» Work task:
Find the lines below that contain the string "boxes". Copy each one.

» Supplied material:
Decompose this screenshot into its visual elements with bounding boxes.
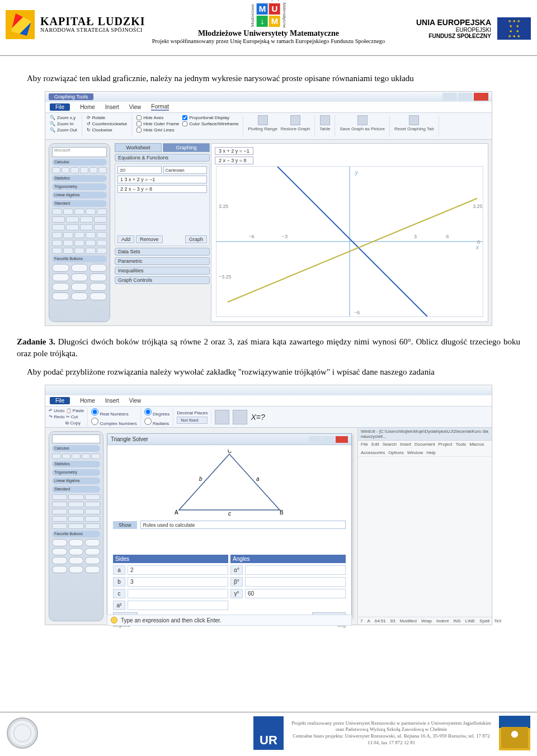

...

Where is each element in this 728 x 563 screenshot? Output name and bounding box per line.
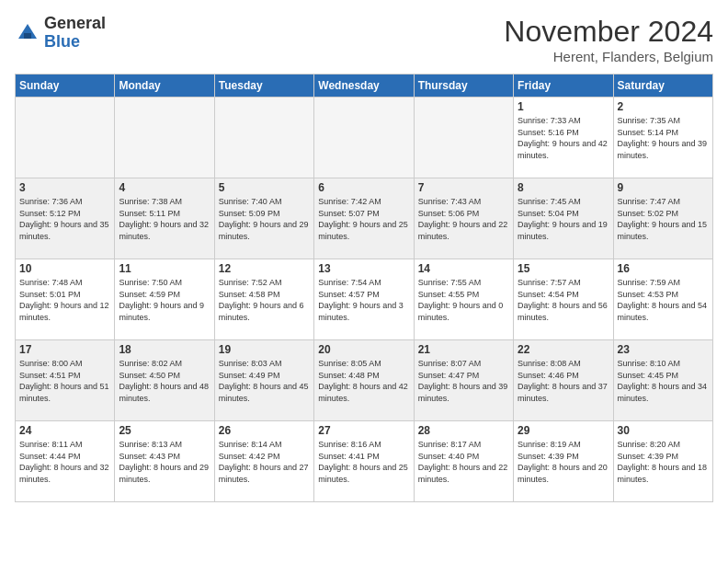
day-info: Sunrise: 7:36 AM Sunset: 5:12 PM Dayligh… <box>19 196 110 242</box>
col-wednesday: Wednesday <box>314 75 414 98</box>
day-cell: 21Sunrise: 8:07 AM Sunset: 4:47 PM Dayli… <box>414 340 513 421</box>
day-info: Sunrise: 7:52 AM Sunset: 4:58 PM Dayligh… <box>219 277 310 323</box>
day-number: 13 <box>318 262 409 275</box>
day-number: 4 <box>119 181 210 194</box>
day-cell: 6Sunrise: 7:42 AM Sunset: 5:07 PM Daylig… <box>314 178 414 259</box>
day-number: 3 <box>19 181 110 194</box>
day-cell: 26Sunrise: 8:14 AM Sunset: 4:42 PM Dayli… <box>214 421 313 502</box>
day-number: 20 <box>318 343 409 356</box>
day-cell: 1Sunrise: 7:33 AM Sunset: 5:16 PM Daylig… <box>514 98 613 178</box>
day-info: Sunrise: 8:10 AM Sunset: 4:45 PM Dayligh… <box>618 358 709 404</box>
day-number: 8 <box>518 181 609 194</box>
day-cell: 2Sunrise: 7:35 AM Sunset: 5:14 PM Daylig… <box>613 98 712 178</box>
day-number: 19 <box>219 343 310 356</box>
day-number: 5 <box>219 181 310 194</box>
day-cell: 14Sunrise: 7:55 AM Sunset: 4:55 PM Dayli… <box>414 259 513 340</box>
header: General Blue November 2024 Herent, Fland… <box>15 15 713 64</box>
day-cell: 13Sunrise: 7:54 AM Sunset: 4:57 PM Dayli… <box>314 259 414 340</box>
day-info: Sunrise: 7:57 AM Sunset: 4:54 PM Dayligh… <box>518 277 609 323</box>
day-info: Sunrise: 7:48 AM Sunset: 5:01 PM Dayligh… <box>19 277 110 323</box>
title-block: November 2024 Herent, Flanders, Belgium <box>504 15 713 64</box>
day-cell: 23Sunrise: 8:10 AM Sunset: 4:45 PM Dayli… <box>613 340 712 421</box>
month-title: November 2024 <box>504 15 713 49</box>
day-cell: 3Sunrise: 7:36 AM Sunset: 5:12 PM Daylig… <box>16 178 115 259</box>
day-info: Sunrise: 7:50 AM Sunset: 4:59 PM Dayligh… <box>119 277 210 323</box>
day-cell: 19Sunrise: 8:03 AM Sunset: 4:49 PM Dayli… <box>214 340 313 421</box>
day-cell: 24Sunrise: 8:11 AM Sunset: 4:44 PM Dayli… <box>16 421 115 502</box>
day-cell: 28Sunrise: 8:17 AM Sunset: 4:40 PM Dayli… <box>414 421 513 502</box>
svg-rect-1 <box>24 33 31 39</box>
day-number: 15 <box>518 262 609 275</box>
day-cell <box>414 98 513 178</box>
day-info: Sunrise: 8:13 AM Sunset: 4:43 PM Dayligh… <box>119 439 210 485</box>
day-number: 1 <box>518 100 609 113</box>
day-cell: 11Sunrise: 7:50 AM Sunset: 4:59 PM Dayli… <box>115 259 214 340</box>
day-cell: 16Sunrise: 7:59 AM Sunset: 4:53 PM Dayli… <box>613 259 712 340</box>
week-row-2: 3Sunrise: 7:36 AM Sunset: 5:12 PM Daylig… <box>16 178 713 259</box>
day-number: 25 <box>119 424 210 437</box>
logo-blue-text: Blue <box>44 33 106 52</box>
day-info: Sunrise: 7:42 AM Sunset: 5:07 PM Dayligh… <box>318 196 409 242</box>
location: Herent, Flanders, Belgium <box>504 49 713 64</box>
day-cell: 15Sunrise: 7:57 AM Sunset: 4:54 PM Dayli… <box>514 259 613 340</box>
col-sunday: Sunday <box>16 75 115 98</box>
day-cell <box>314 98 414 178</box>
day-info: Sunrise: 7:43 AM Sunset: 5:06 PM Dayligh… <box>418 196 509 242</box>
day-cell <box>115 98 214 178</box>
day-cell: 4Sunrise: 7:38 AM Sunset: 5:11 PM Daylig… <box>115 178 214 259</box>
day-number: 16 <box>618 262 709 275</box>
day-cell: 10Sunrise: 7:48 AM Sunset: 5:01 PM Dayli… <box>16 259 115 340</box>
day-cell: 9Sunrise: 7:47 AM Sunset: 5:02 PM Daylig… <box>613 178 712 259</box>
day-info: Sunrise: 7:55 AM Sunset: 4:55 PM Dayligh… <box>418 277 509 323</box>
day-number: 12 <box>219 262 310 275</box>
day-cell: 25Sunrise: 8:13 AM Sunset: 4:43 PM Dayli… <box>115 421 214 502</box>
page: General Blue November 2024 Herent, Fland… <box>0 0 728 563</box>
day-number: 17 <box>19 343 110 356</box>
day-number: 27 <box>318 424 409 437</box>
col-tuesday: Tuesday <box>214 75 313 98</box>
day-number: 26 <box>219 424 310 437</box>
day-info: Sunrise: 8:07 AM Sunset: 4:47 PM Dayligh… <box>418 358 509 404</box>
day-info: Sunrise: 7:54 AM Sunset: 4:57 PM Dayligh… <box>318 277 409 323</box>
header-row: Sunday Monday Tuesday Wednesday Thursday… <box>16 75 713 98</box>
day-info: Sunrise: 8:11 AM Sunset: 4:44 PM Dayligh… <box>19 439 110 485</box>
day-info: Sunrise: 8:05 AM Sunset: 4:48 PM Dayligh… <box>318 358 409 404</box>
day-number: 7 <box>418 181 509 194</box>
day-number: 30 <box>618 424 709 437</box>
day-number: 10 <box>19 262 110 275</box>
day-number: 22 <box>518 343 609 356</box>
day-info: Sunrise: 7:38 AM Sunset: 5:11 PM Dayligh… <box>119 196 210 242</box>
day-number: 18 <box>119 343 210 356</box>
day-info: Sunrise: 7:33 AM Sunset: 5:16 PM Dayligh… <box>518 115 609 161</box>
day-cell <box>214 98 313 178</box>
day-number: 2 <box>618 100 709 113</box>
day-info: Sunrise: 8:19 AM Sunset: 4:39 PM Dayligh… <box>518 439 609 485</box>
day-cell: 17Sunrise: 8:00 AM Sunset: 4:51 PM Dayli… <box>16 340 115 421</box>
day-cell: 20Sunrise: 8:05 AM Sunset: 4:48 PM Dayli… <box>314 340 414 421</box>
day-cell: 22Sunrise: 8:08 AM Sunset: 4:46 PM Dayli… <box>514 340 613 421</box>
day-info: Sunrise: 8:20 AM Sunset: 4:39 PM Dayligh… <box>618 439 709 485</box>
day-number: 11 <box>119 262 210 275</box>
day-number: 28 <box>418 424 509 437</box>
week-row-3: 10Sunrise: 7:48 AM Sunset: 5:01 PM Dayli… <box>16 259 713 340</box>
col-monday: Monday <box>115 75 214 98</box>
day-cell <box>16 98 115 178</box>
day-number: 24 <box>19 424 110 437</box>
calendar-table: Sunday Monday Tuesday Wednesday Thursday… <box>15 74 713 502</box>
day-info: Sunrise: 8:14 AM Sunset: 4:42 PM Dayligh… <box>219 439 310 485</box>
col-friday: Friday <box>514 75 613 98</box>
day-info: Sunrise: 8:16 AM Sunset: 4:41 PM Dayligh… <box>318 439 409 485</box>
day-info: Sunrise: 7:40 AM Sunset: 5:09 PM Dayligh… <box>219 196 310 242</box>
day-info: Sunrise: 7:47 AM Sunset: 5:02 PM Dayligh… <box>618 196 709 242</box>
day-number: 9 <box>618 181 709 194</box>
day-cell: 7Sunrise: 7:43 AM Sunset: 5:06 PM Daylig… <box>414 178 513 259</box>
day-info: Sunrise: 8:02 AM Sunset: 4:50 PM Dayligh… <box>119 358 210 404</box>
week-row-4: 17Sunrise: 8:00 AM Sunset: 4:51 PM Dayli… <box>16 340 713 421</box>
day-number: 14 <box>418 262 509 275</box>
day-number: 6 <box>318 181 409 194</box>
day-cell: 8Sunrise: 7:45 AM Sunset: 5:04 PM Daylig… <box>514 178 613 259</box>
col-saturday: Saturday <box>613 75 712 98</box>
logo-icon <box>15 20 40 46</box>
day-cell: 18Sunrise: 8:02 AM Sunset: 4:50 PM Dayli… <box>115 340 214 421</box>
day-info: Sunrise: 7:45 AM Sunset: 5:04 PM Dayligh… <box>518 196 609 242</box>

---

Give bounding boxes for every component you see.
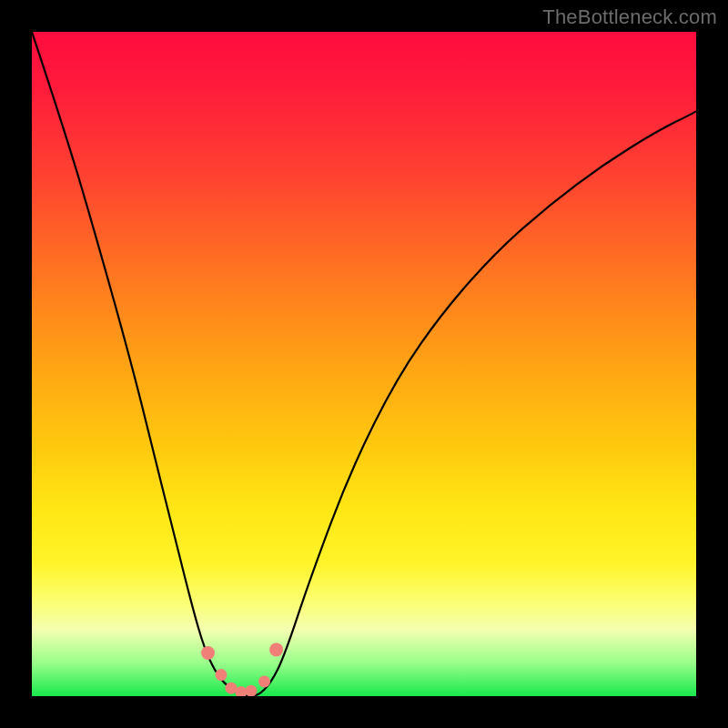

» Completed task:
Decompose this screenshot into its visual elements with bounding boxes.
Give bounding boxes for every component you see.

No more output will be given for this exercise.